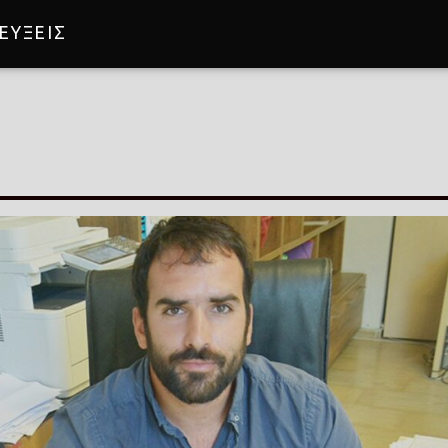
ΕΥΞΕΙΣ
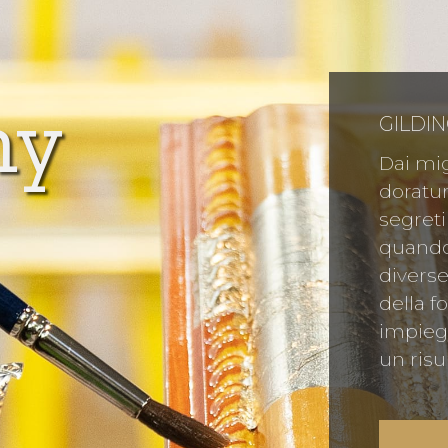
my
GILDI
Dai mig
doratur
segreti
quando 
diverse
della f
impieg
un risu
**********
Leaving out the images, repeat the listing above exactly.

• [TASK ANSWER]
ΕΥΞΕΙΣ
my
GILDI
Dai mig
doratur
segreti
quando 
diverse
della f
impieg
un risu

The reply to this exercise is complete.